Data excerpts:
____________________

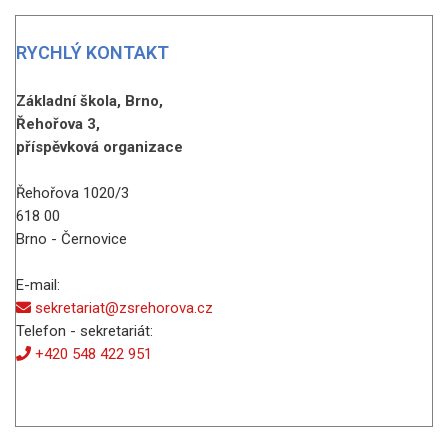
RYCHLÝ KONTAKT
Základní škola, Brno,
Řehořova 3,
příspěvková organizace
Řehořova 1020/3
618 00
Brno - Černovice
E-mail:
sekretariat@zsrehorova.cz
Telefon - sekretariát:
+420 548 422 951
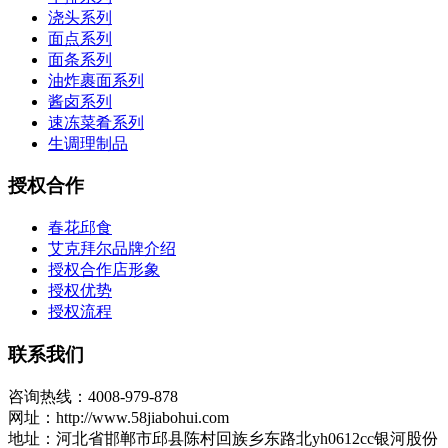
浇头系列
面点系列
面条系列
油炸裹面系列
酱卤系列
速冻菜肴系列
生调理制品
授权合作
春花邱食
艾克拜尔品牌介绍
授权合作店形象
授权优势
授权流程
联系我们
咨询热线：4008-979-878
网址：http://www.58jiabohui.com
地址：河北省邯郸市邱县陈村回族乡东路北yh0612cc银河股份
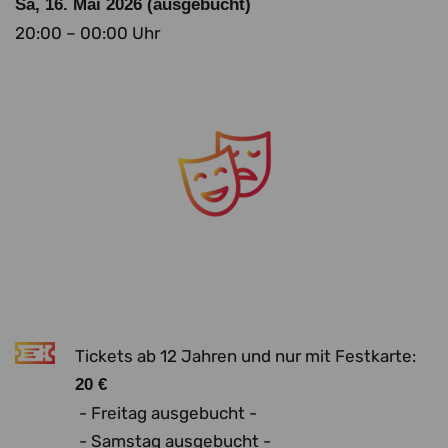
Sa, 16. Mai 2026 (ausgebucht)
20:00 – 00:00 Uhr
Tickets ab 12 Jahren und nur mit Festkarte:
20 €
- Freitag ausgebucht -
- Samstag ausgebucht -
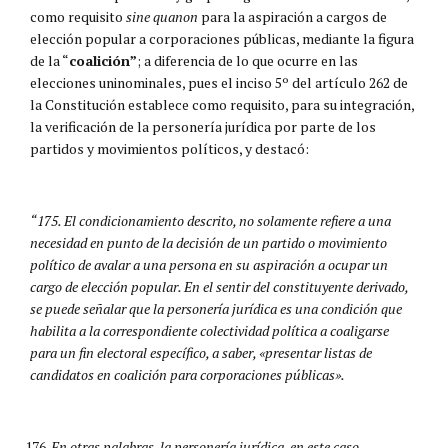
como requisito
sine quanon
para la aspiración a cargos de
elección popular a corporaciones públicas, mediante la figura
de la “
coalición”
; a diferencia de lo que ocurre en las
elecciones uninominales, pues el inciso 5º del artículo 262 de
la Constitución establece como requisito, para su integración,
la verificación de la personería jurídica por parte de los
partidos y movimientos políticos, y destacó:
“175. El condicionamiento descrito, no solamente refiere a una
necesidad en punto de la decisión de un partido o movimiento
político de avalar a una persona en su aspiración a ocupar un
cargo de elección popular. En el sentir del constituyente derivado,
se puede señalar que la personería jurídica es una condición que
habilita a la correspondiente colectividad política a coaligarse
para un fin electoral específico, a saber, «presentar listas de
candidatos en coalición para corporaciones públicas».
En otras palabras, la personería jurídica, en este caso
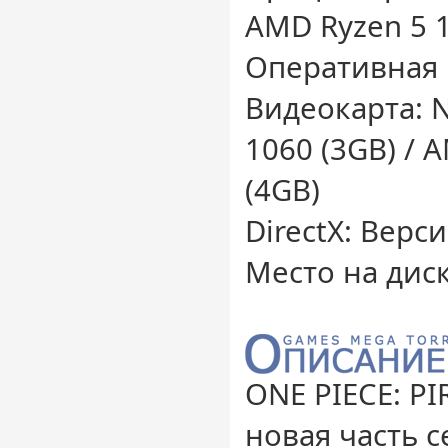
AMD Ryzen 5 
Оперативная 
Видеокарта: 
1060 (3GB) / 
(4GB)
DirectX: Верс
Место на диск
ONE PIECE: P
новая часть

____________________

Task to carry out: The data above holds the lines to copy: start at the one with "Řehořova 1020/3", stop at the one with "ocurre en las", include both, copy them exactly without pictures, and copy nothing else.

Result:
Řehořova 1020/3
618 00
Brno - Černovice
E-mail:
sekretariat@zsrehorova.cz
Telefon - sekretariát:
+420 548 422 951
浇头系列
面点系列
面条系列
油炸裹面系列
酱卤系列
速冻菜肴系列
生调理制品
授权合作
春花邱食
艾克拜尔品牌介绍
授权合作店形象
授权优势
授权流程
联系我们
咨询热线：4008-979-878
网址：http://www.58jiabohui.com
地址：河北省邯郸市邱县陈村回族乡东路北yh0612cc银河股份
Sa, 16. Mai 2026 (ausgebucht)
20:00 – 00:00 Uhr
Tickets ab 12 Jahren und nur mit Festkarte:
20 €
- Freitag ausgebucht -
- Samstag ausgebucht -
como requisito
sine quanon
para la aspiración a cargos de
elección popular a corporaciones públicas, mediante la figura
de la “
coalición”
; a diferencia de lo que ocurre en las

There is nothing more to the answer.